L’homme d’affaires indique que le 24 septembre 2012, LMS Cameroun Sarl, dont il est finalement devenu le directeur commercial, a conclu avec la Camwater trois contrats de fourniture de matériel hydraulique d’environ 30 millions de francs chacun. M. Abossolo déclare que parallèlement à ses fonctions dans la filiale française, il a créé sa propre structure dénommée Établissement LMS Cameroun. Cette dernière a elle-aussi conclu, avec la Camwater, un contrat de fourniture de pompes d’un montant de 49,4 millions de francs. Il précise que les deux «LMS» ont bénéficié d’une avance de paiement appelée «avance de démarrage » d’un montant total de 40,8 millions de francs. Et affirme que les quatre contrats avec l’Etat (Camwater) ont été exécutés.

Pour sa part, Jean William Sollo ne nie pas avoir signé les contrats litigieux longtemps avant que l’existence légale des deux «LMS» ne soit effective. Il évoque cependant «un contexte d’extrême urgence» qui aurait entouré la signature de ces marchés. L’ancien DG raconte en effet que Camwater devait apporter de l’eau portable dans une localité qui ne disposait pas d’équipements hydrauliques et à la station de production d’eau de Meyomessala qui était à l’arrêt. Il se montre rassurant en disant que la situation de ses cocontractants a été régularisée et les contrats ont été exécutés. Pour lui, la seule irrégularité réside dans la non-retenue des avances de démarrage au moment du paiement définitif des factures présentées par ses partenaires.

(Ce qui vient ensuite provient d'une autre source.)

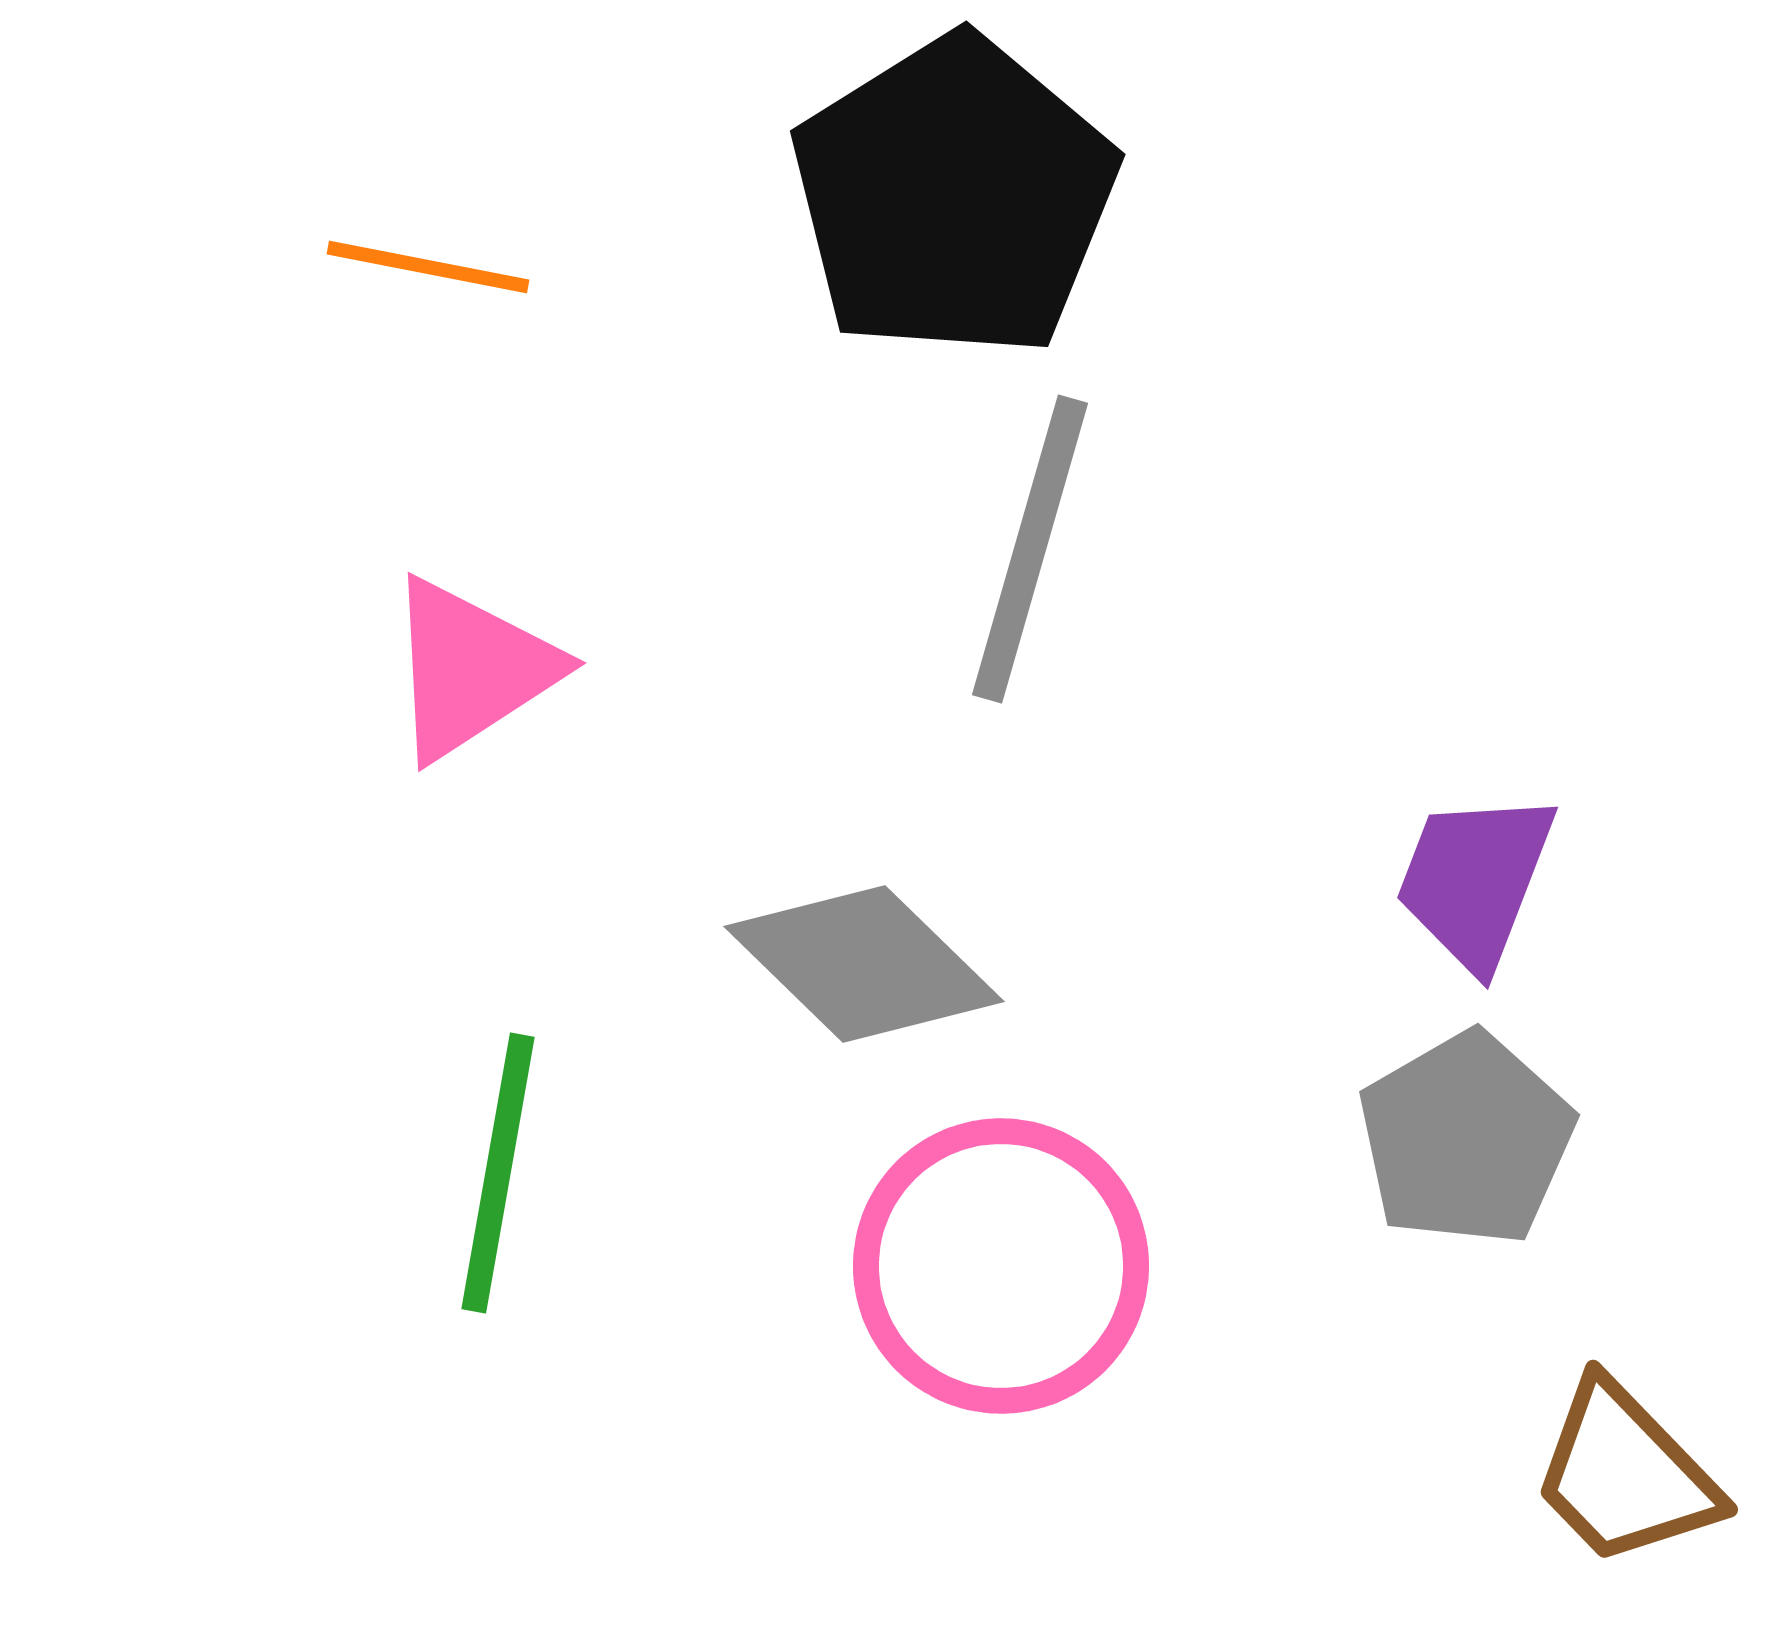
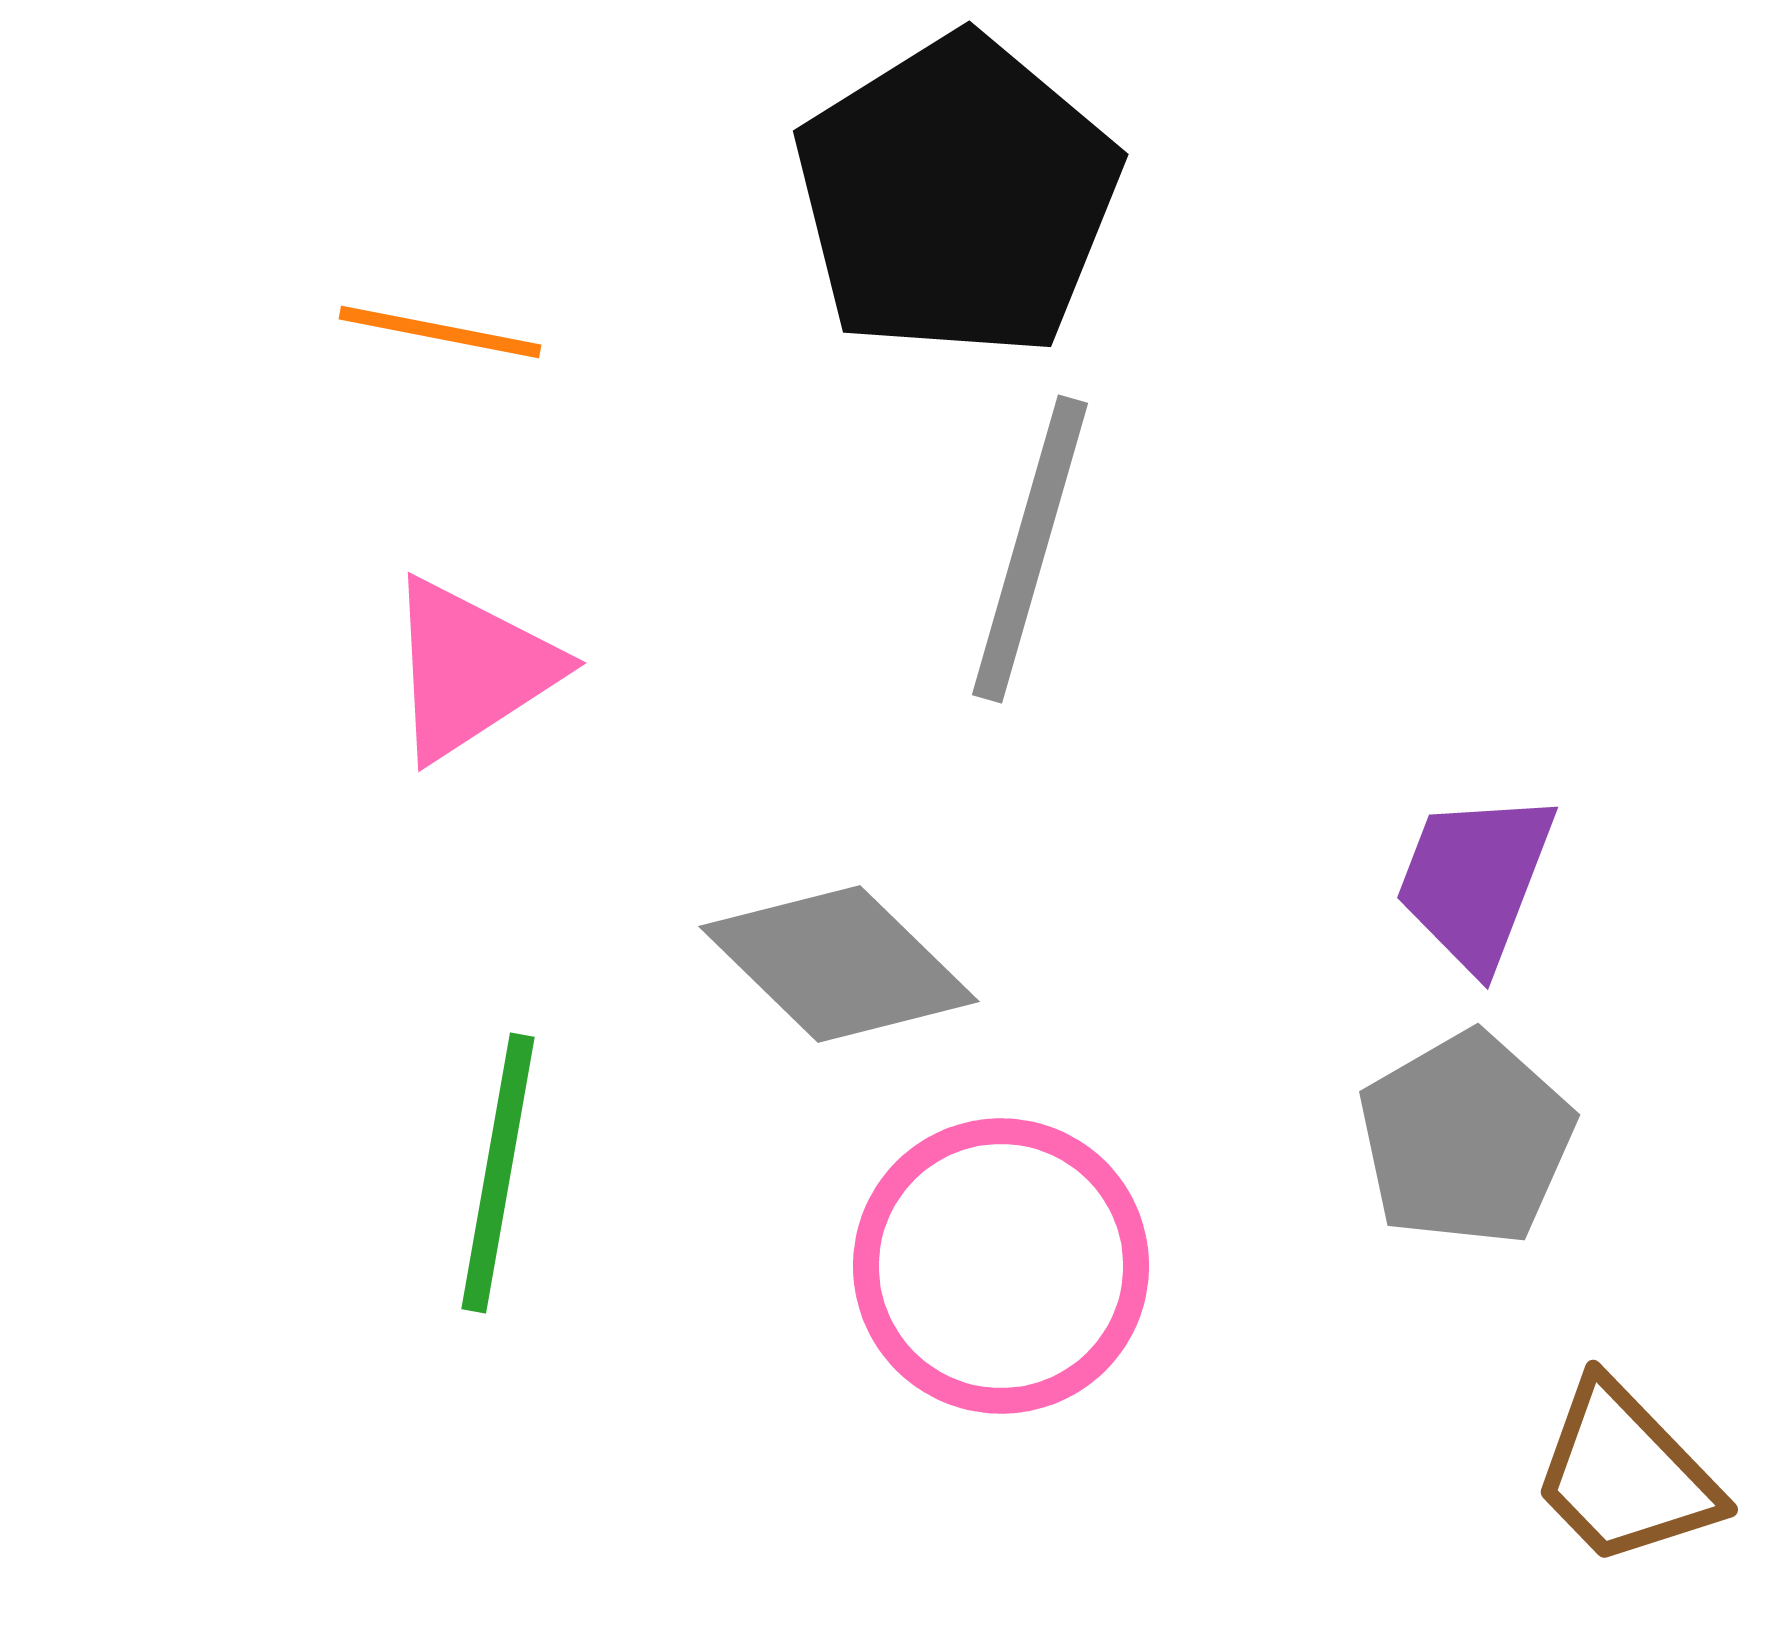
black pentagon: moved 3 px right
orange line: moved 12 px right, 65 px down
gray diamond: moved 25 px left
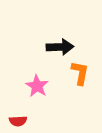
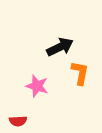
black arrow: rotated 24 degrees counterclockwise
pink star: rotated 15 degrees counterclockwise
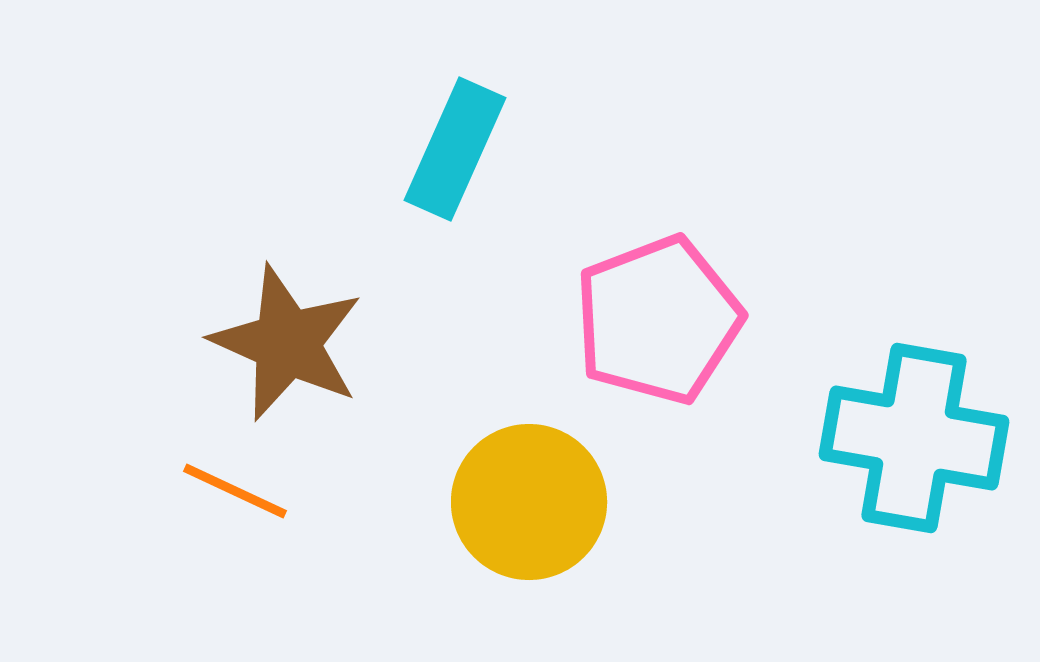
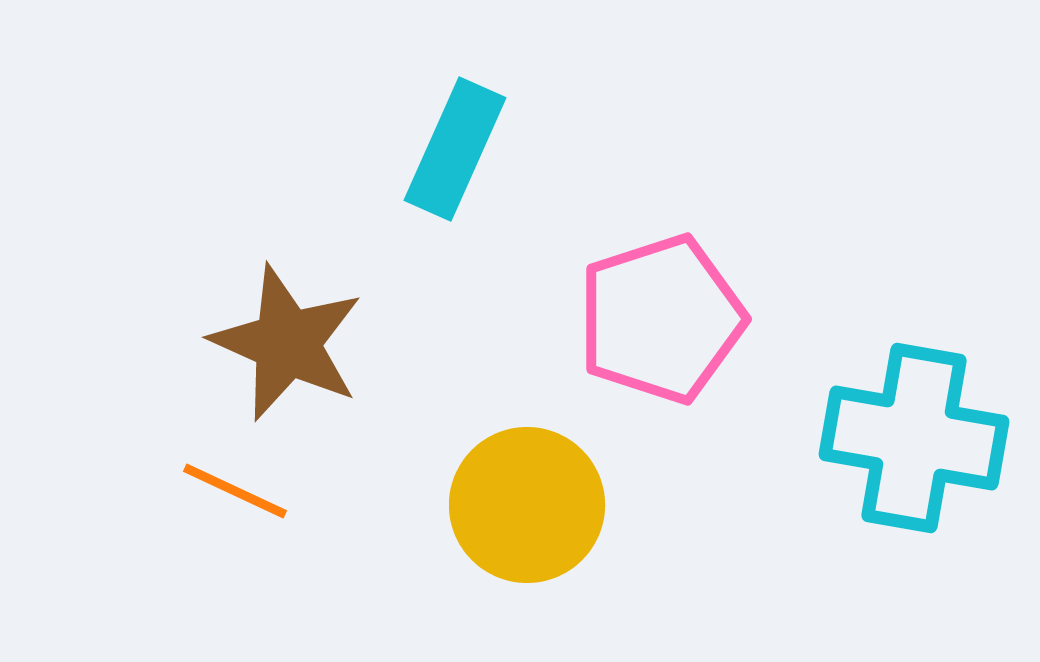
pink pentagon: moved 3 px right, 1 px up; rotated 3 degrees clockwise
yellow circle: moved 2 px left, 3 px down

Son ancien collaborateur, Jean Dieudonné Maah, abonde dans le même sens. Entendu comme témoins de l’accusation, Jean Christophe Bekondje, le chef de la cellule juridique de la Camwater, a épousé la version des faits délivrés par ses anciens collègues. Il n’empêche, le juge d’instruction a renvoyé les trois accusés en jugement pour répondre d’une complicité du détournement présumé de la somme d’un peu plus de 156 millions de francs. Il s’est appuyé sur le principe de droit selon lequel la fraude corrompe tout. Il estime en effet que l’absence de l’existence légale des deux cocontractants de la Camwater au moment de la signature des contrats litigieux suffit à les déclarer irréguliers, «au-delà du débat sur l’effectivité des prestations ». Notons que les accusés sont écroués à la prison de Kondengui depuis le mois d’avril 2018. Ils plaident non coupable.